§ **What the task requires**
Repeat exactly the lines below that lie between the line with "(JULY-AUGUST, 1948)" and the line with "số lượng hiệu", counting both of those lines as part of the answer.

[Collected data]
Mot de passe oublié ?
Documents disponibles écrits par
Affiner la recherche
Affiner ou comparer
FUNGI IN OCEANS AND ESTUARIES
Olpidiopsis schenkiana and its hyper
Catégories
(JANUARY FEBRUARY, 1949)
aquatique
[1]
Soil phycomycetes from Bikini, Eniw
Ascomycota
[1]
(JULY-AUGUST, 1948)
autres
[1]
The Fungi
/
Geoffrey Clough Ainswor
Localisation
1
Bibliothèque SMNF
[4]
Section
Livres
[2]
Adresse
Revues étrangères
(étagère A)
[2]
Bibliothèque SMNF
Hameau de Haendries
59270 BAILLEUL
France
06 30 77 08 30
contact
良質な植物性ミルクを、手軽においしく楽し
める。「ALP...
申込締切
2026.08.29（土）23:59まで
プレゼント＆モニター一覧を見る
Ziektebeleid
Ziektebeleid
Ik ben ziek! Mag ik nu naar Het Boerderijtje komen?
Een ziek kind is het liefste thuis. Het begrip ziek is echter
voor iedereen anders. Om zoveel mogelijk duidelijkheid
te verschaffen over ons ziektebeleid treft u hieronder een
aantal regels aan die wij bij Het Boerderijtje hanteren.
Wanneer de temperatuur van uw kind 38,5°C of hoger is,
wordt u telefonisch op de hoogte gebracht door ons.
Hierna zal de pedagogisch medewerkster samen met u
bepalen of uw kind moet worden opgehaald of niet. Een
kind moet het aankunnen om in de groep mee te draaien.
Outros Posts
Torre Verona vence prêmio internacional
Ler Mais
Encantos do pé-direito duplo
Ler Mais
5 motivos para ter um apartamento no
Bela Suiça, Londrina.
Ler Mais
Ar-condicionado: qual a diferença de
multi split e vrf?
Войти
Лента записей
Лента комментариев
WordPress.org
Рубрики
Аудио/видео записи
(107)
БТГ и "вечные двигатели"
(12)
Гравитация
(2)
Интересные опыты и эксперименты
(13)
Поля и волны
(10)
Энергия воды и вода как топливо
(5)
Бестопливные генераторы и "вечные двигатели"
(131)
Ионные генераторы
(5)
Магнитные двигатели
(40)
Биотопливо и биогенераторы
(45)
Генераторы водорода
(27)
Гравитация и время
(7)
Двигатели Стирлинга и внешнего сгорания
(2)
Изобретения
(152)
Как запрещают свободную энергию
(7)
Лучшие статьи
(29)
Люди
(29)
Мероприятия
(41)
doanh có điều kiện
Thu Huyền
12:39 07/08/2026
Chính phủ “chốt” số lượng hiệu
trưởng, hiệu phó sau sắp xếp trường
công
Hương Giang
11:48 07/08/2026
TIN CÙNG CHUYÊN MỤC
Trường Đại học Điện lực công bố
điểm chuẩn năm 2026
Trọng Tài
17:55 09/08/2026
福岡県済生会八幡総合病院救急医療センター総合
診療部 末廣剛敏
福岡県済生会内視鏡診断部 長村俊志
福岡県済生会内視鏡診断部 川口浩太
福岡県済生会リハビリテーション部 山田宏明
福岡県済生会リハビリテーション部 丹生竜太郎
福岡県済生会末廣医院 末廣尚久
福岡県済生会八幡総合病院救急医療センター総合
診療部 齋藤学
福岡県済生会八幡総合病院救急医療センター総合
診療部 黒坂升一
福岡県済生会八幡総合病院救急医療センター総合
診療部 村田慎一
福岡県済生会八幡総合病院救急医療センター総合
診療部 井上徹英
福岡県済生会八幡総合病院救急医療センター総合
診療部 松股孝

--

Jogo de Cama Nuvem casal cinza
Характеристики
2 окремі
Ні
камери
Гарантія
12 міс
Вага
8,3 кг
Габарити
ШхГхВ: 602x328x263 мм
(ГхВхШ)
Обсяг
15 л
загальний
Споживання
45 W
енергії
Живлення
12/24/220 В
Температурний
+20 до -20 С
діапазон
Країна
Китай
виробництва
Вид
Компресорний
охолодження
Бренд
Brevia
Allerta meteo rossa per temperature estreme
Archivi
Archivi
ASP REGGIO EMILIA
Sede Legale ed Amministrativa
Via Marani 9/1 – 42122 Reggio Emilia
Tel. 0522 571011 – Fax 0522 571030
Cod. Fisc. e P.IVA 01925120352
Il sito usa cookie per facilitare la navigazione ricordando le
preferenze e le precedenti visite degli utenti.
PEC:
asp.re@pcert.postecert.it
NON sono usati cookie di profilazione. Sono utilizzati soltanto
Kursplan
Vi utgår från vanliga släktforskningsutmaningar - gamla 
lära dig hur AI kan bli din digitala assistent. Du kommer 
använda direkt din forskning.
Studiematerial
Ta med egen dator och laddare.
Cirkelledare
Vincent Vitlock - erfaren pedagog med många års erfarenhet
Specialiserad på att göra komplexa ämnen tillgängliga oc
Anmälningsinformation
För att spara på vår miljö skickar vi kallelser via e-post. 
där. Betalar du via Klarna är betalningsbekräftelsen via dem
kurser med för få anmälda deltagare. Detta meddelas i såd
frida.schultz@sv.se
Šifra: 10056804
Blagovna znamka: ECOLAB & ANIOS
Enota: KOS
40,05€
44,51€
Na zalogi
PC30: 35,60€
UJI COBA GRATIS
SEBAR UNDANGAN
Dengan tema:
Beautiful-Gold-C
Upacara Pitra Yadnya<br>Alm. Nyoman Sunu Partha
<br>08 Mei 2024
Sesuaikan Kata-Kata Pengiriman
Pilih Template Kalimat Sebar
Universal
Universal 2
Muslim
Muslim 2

§ **Task output**
(JULY-AUGUST, 1948)
autres
[1]
The Fungi
/
Geoffrey Clough Ainswor
Localisation
1
Bibliothèque SMNF
[4]
Section
Livres
[2]
Adresse
Revues étrangères
(étagère A)
[2]
Bibliothèque SMNF
Hameau de Haendries
59270 BAILLEUL
France
06 30 77 08 30
contact
良質な植物性ミルクを、手軽においしく楽し
める。「ALP...
申込締切
2026.08.29（土）23:59まで
プレゼント＆モニター一覧を見る
Ziektebeleid
Ziektebeleid
Ik ben ziek! Mag ik nu naar Het Boerderijtje komen?
Een ziek kind is het liefste thuis. Het begrip ziek is echter
voor iedereen anders. Om zoveel mogelijk duidelijkheid
te verschaffen over ons ziektebeleid treft u hieronder een
aantal regels aan die wij bij Het Boerderijtje hanteren.
Wanneer de temperatuur van uw kind 38,5°C of hoger is,
wordt u telefonisch op de hoogte gebracht door ons.
Hierna zal de pedagogisch medewerkster samen met u
bepalen of uw kind moet worden opgehaald of niet. Een
kind moet het aankunnen om in de groep mee te draaien.
Outros Posts
Torre Verona vence prêmio internacional
Ler Mais
Encantos do pé-direito duplo
Ler Mais
5 motivos para ter um apartamento no
Bela Suiça, Londrina.
Ler Mais
Ar-condicionado: qual a diferença de
multi split e vrf?
Войти
Лента записей
Лента комментариев
WordPress.org
Рубрики
Аудио/видео записи
(107)
БТГ и "вечные двигатели"
(12)
Гравитация
(2)
Интересные опыты и эксперименты
(13)
Поля и волны
(10)
Энергия воды и вода как топливо
(5)
Бестопливные генераторы и "вечные двигатели"
(131)
Ионные генераторы
(5)
Магнитные двигатели
(40)
Биотопливо и биогенераторы
(45)
Генераторы водорода
(27)
Гравитация и время
(7)
Двигатели Стирлинга и внешнего сгорания
(2)
Изобретения
(152)
Как запрещают свободную энергию
(7)
Лучшие статьи
(29)
Люди
(29)
Мероприятия
(41)
doanh có điều kiện
Thu Huyền
12:39 07/08/2026
Chính phủ “chốt” số lượng hiệu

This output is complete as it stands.